On May 28, 2018, Peterson's contract was selected by the Braves to replace Ronald Acuña Jr. while on the disabled list. The Braves designated Peterson for assignment on September 2, to promote Preston Tucker.

===Detroit Tigers===
On September 6, 2018, the Detroit Tigers claimed Peterson off of waivers. Peterson was immediately optioned to the Tigers' minor league affiliate, the Toledo Mud Hens.

Peterson hit .227/.277/.318 with 6 RBI in 17 games for Detroit in 2019. Peterson was outrighted off the Tigers roster on October 23, 2019. He became a minor league free agent on November 4.

===Los Angeles Angels===
On March 9, 2020, Peterson signed a minor league deal with the Los Angeles Angels organization. He was released by the team on May 29.

===Sugar Land Skeeters===
In July 2020, Peterson signed on to play for the Sugar Land Skeeters of the Constellation Energy League—a makeshift four-team independent league created as a result of the COVID-19 pandemic—for the 2020 season. He recorded a .309/.400/.500 slash line and was named team MVP.

===Milwaukee Brewers===
On December 15, 2020, Peterson signed a minor league contract with the Milwaukee Brewers organization. He spent the 2021 season with the Triple-A Nashville Sounds, playing in 77 games and hitting .272/.347/.416 with 9 home runs and 56 RBI. He began the 2022 season with Nashville, going 1-for-11 with four walks in three games for the team.

===Philadelphia Phillies===
On April 19, 2022, Peterson was traded to the Philadelphia Phillies in exchange for cash considerations. Peterson was then assigned to the Phillies' Triple-A affiliate, the Lehigh Valley IronPigs. In 102 games with the IronPigs, Peterson batted .244/.318/.379 with 9 home runs, 47 RBI, and 6 stolen bases. He elected free agency following the season on November 10.

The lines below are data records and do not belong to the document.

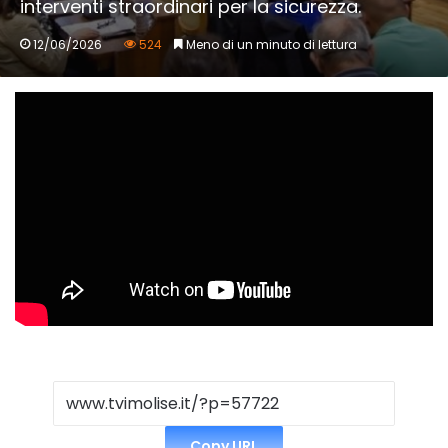
interventi straordinari per la sicurezza.
12/06/2026
524
Meno di un minuto di lettura
Copy URL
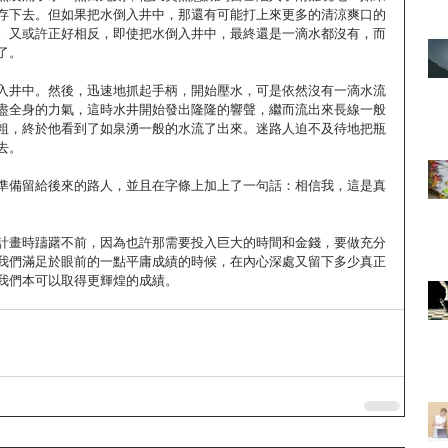
存下去。但如果把水倒入井中，那還有可能打上來更多的清涼爽口的
。又或許正好相反，即使把水倒入井中，最終還是一滴水都沒有，而
了。
入井中。然後，迅速地抓起手柄，開始壓水，可是依然沒有一滴水流
盡全身的力氣，這時水井開始發出隆隆的響聲，繼而流出來長線一般
粗，終於他看到了如泉湧一般的水流了出來。迷路人迫不及待地把瓶
去。
準備留給後來的路人，並且在字條上加上了一句話：相信我，這是真
計畫時躊躇不前，因為也許那需要投入巨大的時間和金錢，要做充分
我們滿足於眼前的一點平庸成績的時候，在內心深處又留下多少真正
我們本可以取得更輝煌的成績。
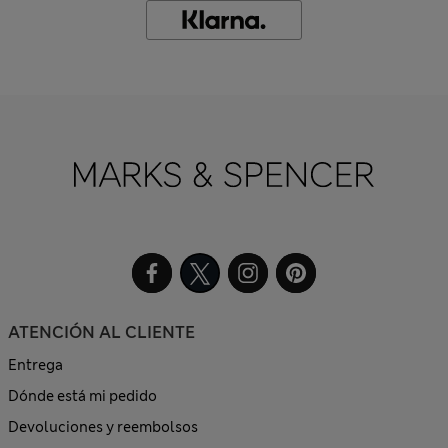
ATENCIÓN AL CLIENTE
Entrega
Dónde está mi pedido
Devoluciones y reembolsos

On January 25, 2023, Peterson re-signed with the Phillies organization on a minor league contract. In 85 games for Triple–A Lehigh Valley, he batted .244/.328/.488 with 19 home runs and 54 RBI. Peterson elected free agency after the season on November 6.

===Pittsburgh Pirates===
On February 28, 2024, Peterson signed a minor league contract with the Pittsburgh Pirates. In 54 games split between the Double–A Altoona Curve and Triple–A Indianapolis Indians, he slashed a combined .212/.288/.323 with five home runs, 26 RBI, and four stolen bases. Peterson was released by the Pirates organization on August 4.

===Cleburne Railroaders===
On January 27, 2025, Peterson signed with the Cleburne Railroaders of the American Association of Professional Baseball. However, he was released prior to the start of the season on March 6. On April 26, Peterson re-signed with Cleburne. In 78 appearances for the Railroaders, he hit .299/.389/.495 with 14 home runs and 54 RBI. He became a free agent following the season.

==Personal life==
Peterson's older brother, D. J., is also a professional baseball player.